— Ну что ты опять куришь, мама?! — не выдержал Джек.
— Капустные листья.
— Я не про это спрашиваю.
— Слушай, почему бы тебе не посмотреть телевизор? — с неожиданным раздражением сказала она, поджав губы. — Иди поищи Джимми Сваггерта. И, пожалуйста, оставь спасение моей души монашкам.
— Прости.
Ладно если бы это были «Карлтонз». Но она курила «Герберт Тэрритун» с темно-синей полоской вместо фильтра. Сейчас он вспомнил, как отец рассказывал кому-то, что он курит «Уинстон», а его жена «Блэк лангерз», «Черные легочные».
— Ты видишь в этом что-то плохое, Джек?
Ее глаза смотрели прямо на него; сигарета крутилась, как обычно, между средним и указательным пальцами правой руки. Она заставляла его сказать хоть что-нибудь и одновременно боялась услышать от него: «Мама, я стал замечать, что ты много куришь «Герберт Тэрритун». Значит ли это, что тебе теперь нечего терять?»
— Нет, — ответил он. Снова стало нехорошо и захотелось плакать.
— Смирись с этим. Такова жизнь.
Она посмотрела и улыбнулась. Два официанта, один худой, другой толстый, в красных пиджаках с золотыми омарами на спине о чем-то тихо переговаривались у входа на кухню. Длинная бархатная веревка огораживала ту часть ресторана, где стоял их столик, от банкетного зала. Столы там были заставлены перевернутыми стульями. В конце зала было огромное, во всю стену, окно в готическом стиле, напомнившее Джеку «Любимицу смерти» — фильм, где снималась его мать. Она играла молодую богачку, которая против воли родителей вышла замуж за красивого черного юношу. Тот привез ее в большой дом на берегу океана и пытался свести с ума. Эта роль была более или менее типична для Лили Кевинью. Она снялась во многих черно-белых фильмах, в которых красивые, но ничем не примечательные герои разъезжают на «фордах». Веревка с табличкой «Закрыто» загораживала вход в темную пещеру банкетного зала.

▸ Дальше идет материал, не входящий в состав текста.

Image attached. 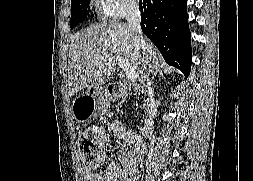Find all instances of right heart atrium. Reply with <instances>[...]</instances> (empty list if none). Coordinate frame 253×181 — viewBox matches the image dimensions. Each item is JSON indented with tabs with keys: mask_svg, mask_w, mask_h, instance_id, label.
<instances>
[{
	"mask_svg": "<svg viewBox=\"0 0 253 181\" xmlns=\"http://www.w3.org/2000/svg\"><path fill=\"white\" fill-rule=\"evenodd\" d=\"M107 15L113 19H120L137 10L136 0H102Z\"/></svg>",
	"mask_w": 253,
	"mask_h": 181,
	"instance_id": "right-heart-atrium-1",
	"label": "right heart atrium"
}]
</instances>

— А здесь мрачновато, — сказала мать.
— Как в полночь, — ответил Джек, и она засмеялась своим нездоровым, болезненным, но таким любимым смехом.
— Да-да-да, Джеки. — Она протянула руку, чтобы потрепать его длинные волосы. На лице ее играла улыбка. Он улыбнулся в ответ и отвел ее руку. (Боже, как ее пальцы похожи на кости, она уже почти мертва, Джек!..)
— Не порть мне прическу.
— Открой мой ридикюль, — попросила мать.
— Прелестное название для старой, потрепанной сумки!
— Ах так! Тогда на этой неделе ты больше не получишь карманных денег!
— Ну и пусть!
Они улыбнулись друг другу. Джек не мог вспомнить, чтобы когда-нибудь ему так хотелось плакать, чтобы он когда-нибудь так сильно любил свою мать. Теперь она стала совсем другой. Он увидел ее совсем другой.